Decision Trees are powerful and intuitive, but they can easily overfit. This page explains what overfitting/underfitting look like for trees and how to tune the key hyperparameters in scikit‑learn.

Overfitting in Decision Trees

  • Definition: the model performs extremely well on training data but poorly on unseen data.
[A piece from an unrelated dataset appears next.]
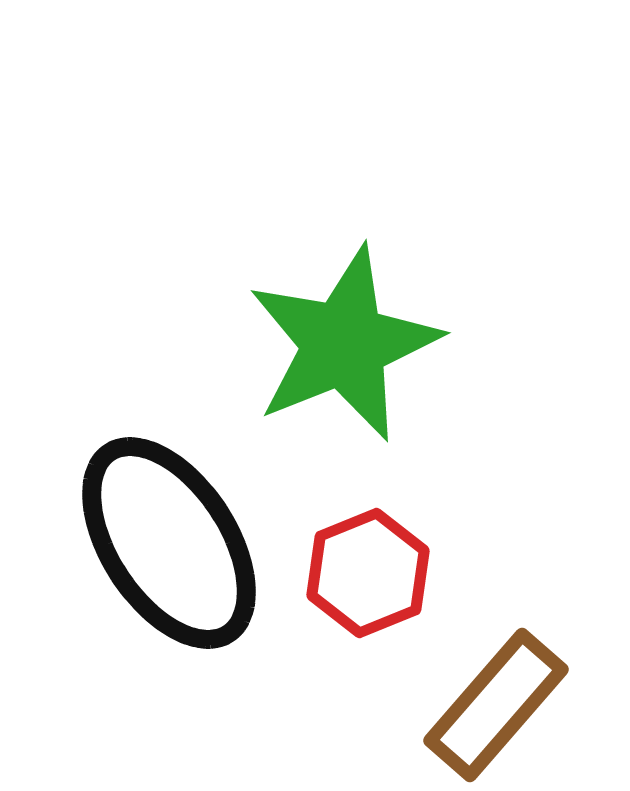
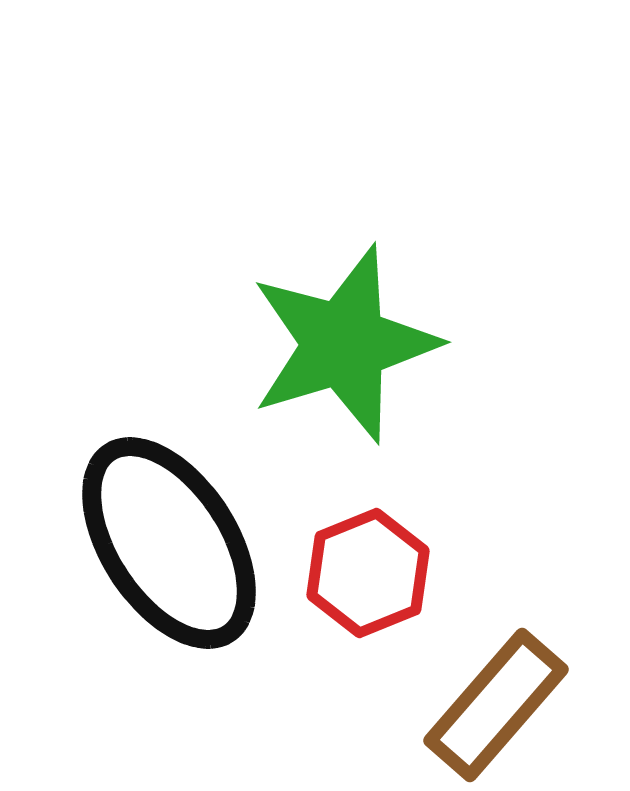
green star: rotated 5 degrees clockwise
The tree memorises idiosyncrasies of the training set instead of learning general patterns.
  • Mechanism:
    • Without limits, a tree keeps splitting until leaves are almost pure (sometimes only a couple of samples).
    • Predictions for new points then depend on tiny, possibly noisy regions.
    • Large max_depth (or unlimited) encourages this behaviour.
  • Geometric intuition: to fit training data perfectly, the tree draws many axis‑parallel boundaries, carving tiny rectangles that classify training points perfectly but generalise poorly.

Underfitting in Decision Trees

  • Definition: the model is too simple to capture structure in the data; both train and test scores are low.
  • Mechanism:
    • Very shallow trees (e.g., max_depth = 1) allow only a few splits, creating broad regions that mix classes.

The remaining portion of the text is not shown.